Eliza’s thoughtful expression morphs into a mother’s warm grin.

She sighs and squeezes my shoulder. “I see. I can’t speak for them, but I always get good energy from you.

Our faults don’t have to define us, Kenzie, and even if some things take time, it doesn’t mean they can’t work out. Just give me some time.”

“Thank you!” I breathe. Does part of me feel wrong for letting her take it on? Yes, yes it does. Does part of me adore her for doing this? Also yes.

Am I the problem? Definitely.

* * *

To say dinner is awkward may be the understatement of my short life. I refuse to look at Eliza.
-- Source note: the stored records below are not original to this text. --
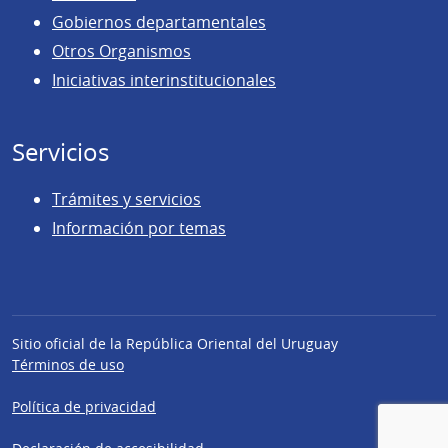
Gobiernos departamentales
Otros Organismos
Iniciativas interinstitucionales
Servicios
Trámites y servicios
Información por temas
Sitio oficial de la República Oriental del Uruguay
Términos de uso
Política de privacidad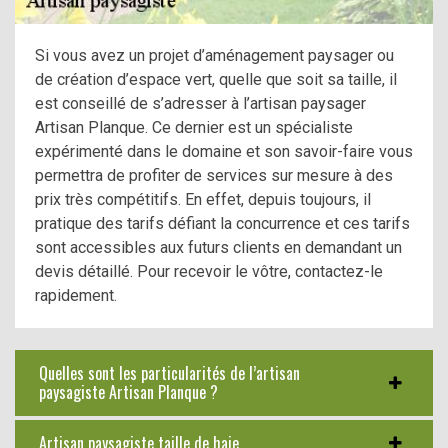
Si vous avez un projet d’aménagement paysager ou
de création d’espace vert, quelle que soit sa taille, il
est conseillé de s’adresser à l’artisan paysager
Artisan Planque. Ce dernier est un spécialiste
expérimenté dans le domaine et son savoir-faire vous
permettra de profiter de services sur mesure à des
prix très compétitifs. En effet, depuis toujours, il
pratique des tarifs défiant la concurrence et ces tarifs
sont accessibles aux futurs clients en demandant un
devis détaillé. Pour recevoir le vôtre, contactez-le
rapidement.
Quelles sont les particularités de l’artisan
paysagiste Artisan Planque ?
Artisan paysagiste taille de haie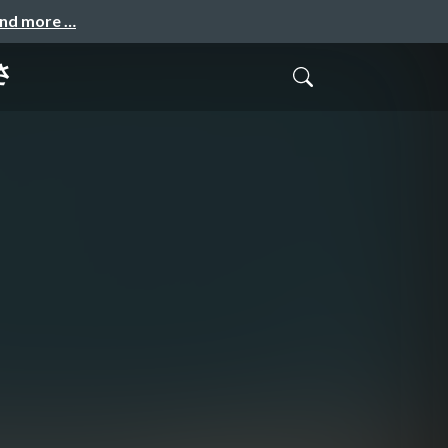
and more …
さ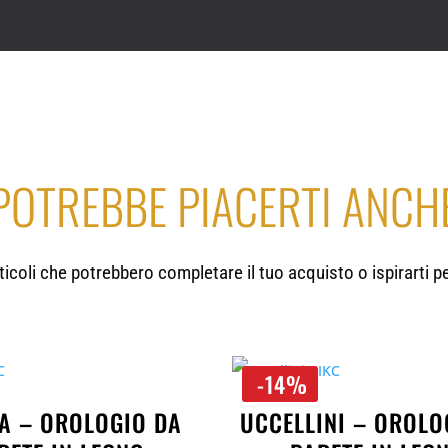
POTREBBE PIACERTI ANCH
rticoli che potrebbero completare il tuo acquisto o ispirarti p
-14%
A – OROLOGIO DA
UCCELLINI – OROLO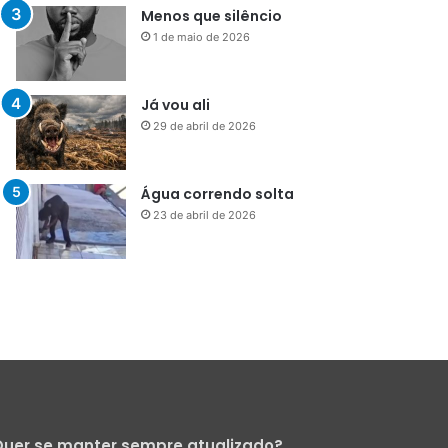
Menos que silêncio
1 de maio de 2026
Já vou ali
29 de abril de 2026
Água correndo solta
23 de abril de 2026
uer se manter sempre atualizado?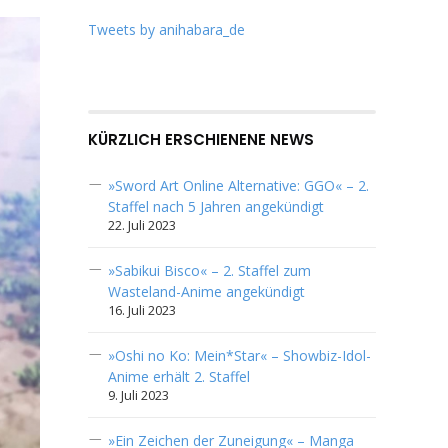
Tweets by anihabara_de
KÜRZLICH ERSCHIENENE NEWS
»Sword Art Online Alternative: GGO« – 2.
Staffel nach 5 Jahren angekündigt
22. Juli 2023
»Sabikui Bisco« – 2. Staffel zum
Wasteland-Anime angekündigt
16. Juli 2023
»Oshi no Ko: Mein*Star« – Showbiz-Idol-
Anime erhält 2. Staffel
9. Juli 2023
»Ein Zeichen der Zuneigung« – Manga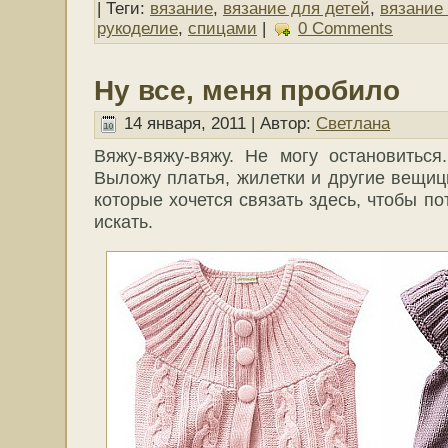
| Теги:
вязание
,
вязание для детей
,
вязание
рукоделие
,
спицами
|
0 Comments
Ну все, меня пробило
14 января, 2011 | Автор:
Светлана
Вяжу-вяжу-вяжу. Не могу остановиться
Выложу платья, жилетки и другие вещиц
которые хочется связать здесь, чтобы по
искать.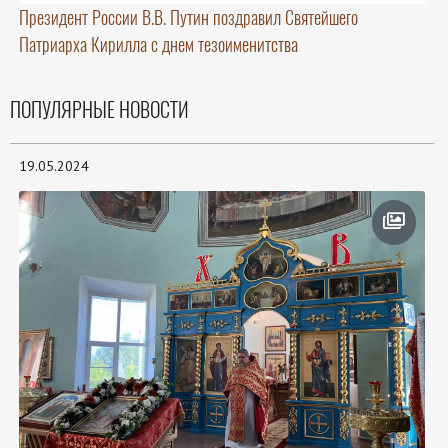
Президент России В.В. Путин поздравил Святейшего
Патриарха Кирилла с днем тезоименитства
ПОПУЛЯРНЫЕ НОВОСТИ
19.05.2024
Thank the gods for her, but the sight of her reminds me I’m on the edge of the cliff.

“Did you see the Mountaineers lost to Avery last night?” Jeffrey asks.

The Mountaineers are Hayden and Zachary’s school. I’ve been to a few games to watch Hayden play. Okay, more than a few.

“Yeah,” Mr. Marcus sighs. “Forty-eight to fifty-two.”

“Beau said it was a tense one.” Jeffrey droops his shoulders.

They’ve been going on about their favorite college basketball teams. Jeffrey’s a Carolina fan. I bet he’s got a blue Heels sticker on the back of his truck. Randall seems to root for the Trojans—I don’t have a clue what school that is. And now, we’ve veered into high school basketball.

“If they’d had Hayden they might have made it. They haven’t done as well since.” Jeffrey slumps back.

“It won’t be long,” Mary-Anne says, but I can tell she’s fighting back some deeper emotions with the way she twitches. They’re the words of someone wishing out loud, like maybe if they say it, it’ll come true. “He’ll be back soon.”